CAPE TOWN ONE OF THE BEST DESTINATIONS FOR MUSLIM TRAVELERS.
Touting the city’s attractiveness for Muslim travelers — particularly in markets that are already strong drivers of tourism — is a savvy move by tourism authorities and operators in Cape Town.
— Richard Holmes
Winter in the Southern Hemisphere has always been a lean time for the hospitality business in South Africa’s Western Cape region, but tourism bosses are hoping that growth in the Muslim travel market can help to plug the gap.

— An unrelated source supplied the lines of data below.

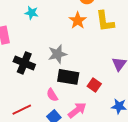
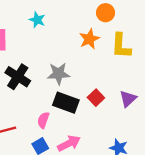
red square: (94, 85) -> (96, 98), moved
pink semicircle: (52, 95) -> (43, 120), turned 40

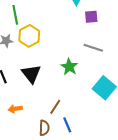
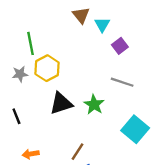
purple square: (91, 17) -> (120, 46), turned -32
black triangle: (31, 74) -> (61, 103), moved, turned 50

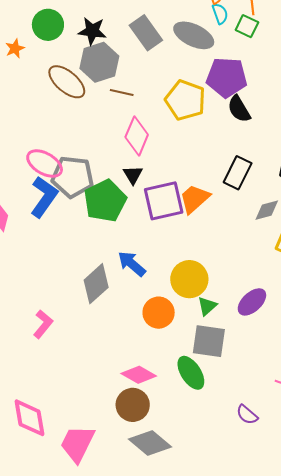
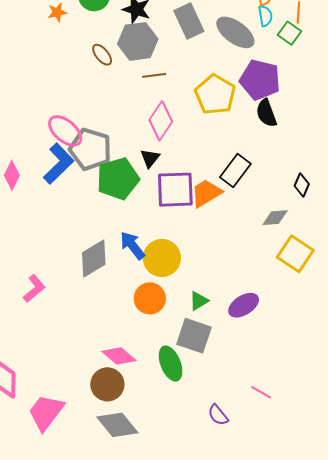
brown ellipse: (67, 82) -> (102, 55), size x0.6
brown line: (122, 93) -> (154, 75), turned -30
black rectangle: (238, 173) -> (235, 171), moved
yellow circle: (189, 279) -> (162, 258), moved

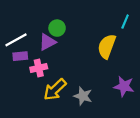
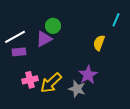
yellow semicircle: (107, 46) -> (99, 43), size x0.7
pink cross: (39, 68) -> (30, 80), moved
purple star: (124, 86) -> (88, 75), moved, turned 30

“At the Arabian Travel Market in Dubai this year, we saw that South Africa is ideally placed to take advantage of the shift to Halaal tourism,” said Khalid Vawda of Cape Town-based Islamic Travels and Tours. “June to August is a popular time for people from the Gulf traveling to the United States and Europe. But Trump’s ban on some Muslim travelers, and rising Islamophobia in Europe, means Muslim travelers are looking for alternatives.”
While local operators are hoping Cape Town will be that alternative destination for well-heeled Gulf travelers, it’s not the only source market the city is looking at.

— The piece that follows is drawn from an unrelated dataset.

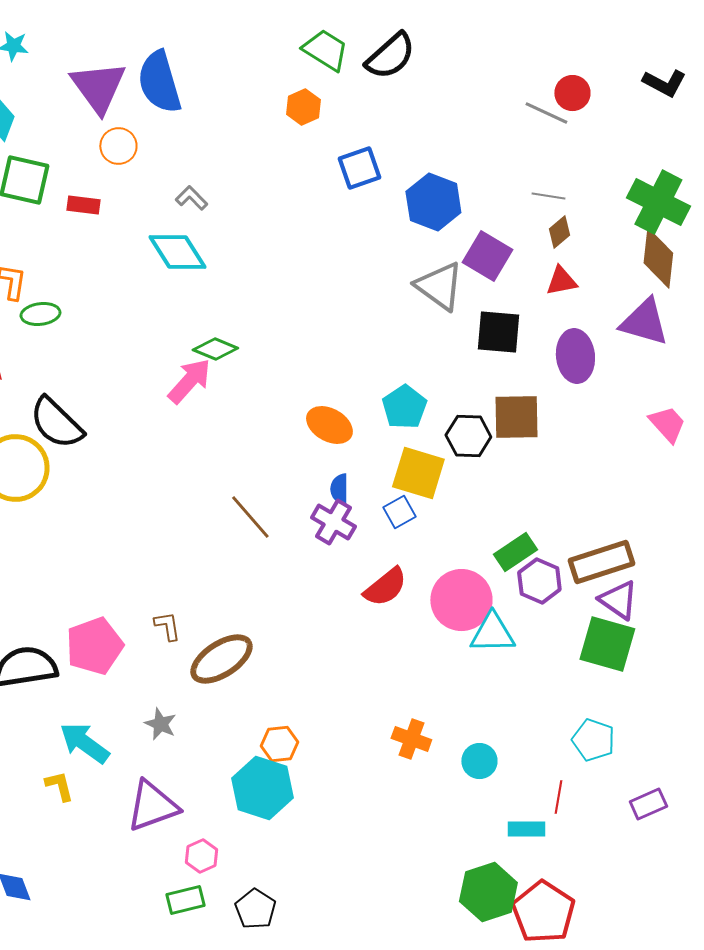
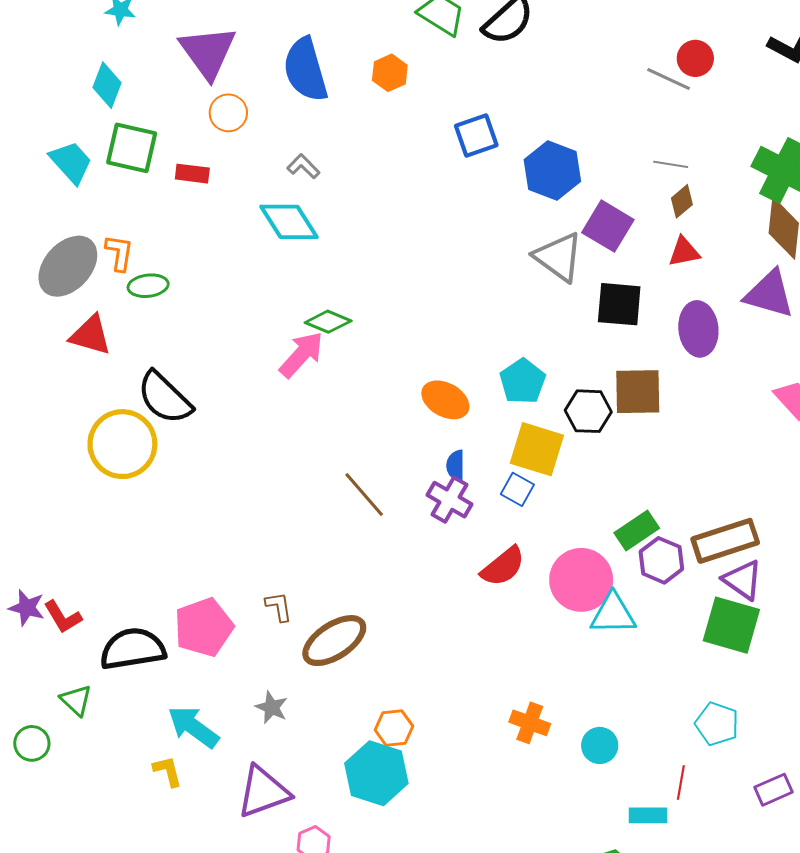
blue semicircle: (159, 82) -> (305, 70), moved
orange hexagon: (303, 107) -> (390, 73), moved
blue square: (399, 512) -> (517, 489), turned -32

Operators report growing interest from the likes of Malaysia, Indonesia, and Singapore.
“We’re also seeing families of Muslim origin from the United States, Canada, and the United Kingdom coming over,” commented Vawda.
It’s precisely these travelers that Cape Town Tourism, the city’s official destination marketing organization, has its sights on, targeting a new niche in existing traditional markets.
“There are Muslims in each of our key source markets, but we have been portraying the destination through a specific lens. We need to look at packaging and marketing our assets in a different way,” explained Enver Duminy, chief executive officer of Cape Town Tourism (CTT). “We’ve always positioned ourselves as a European-focused destination, but 23 percent of the world’s population is Muslim. It’s a $200 billion outbound market.”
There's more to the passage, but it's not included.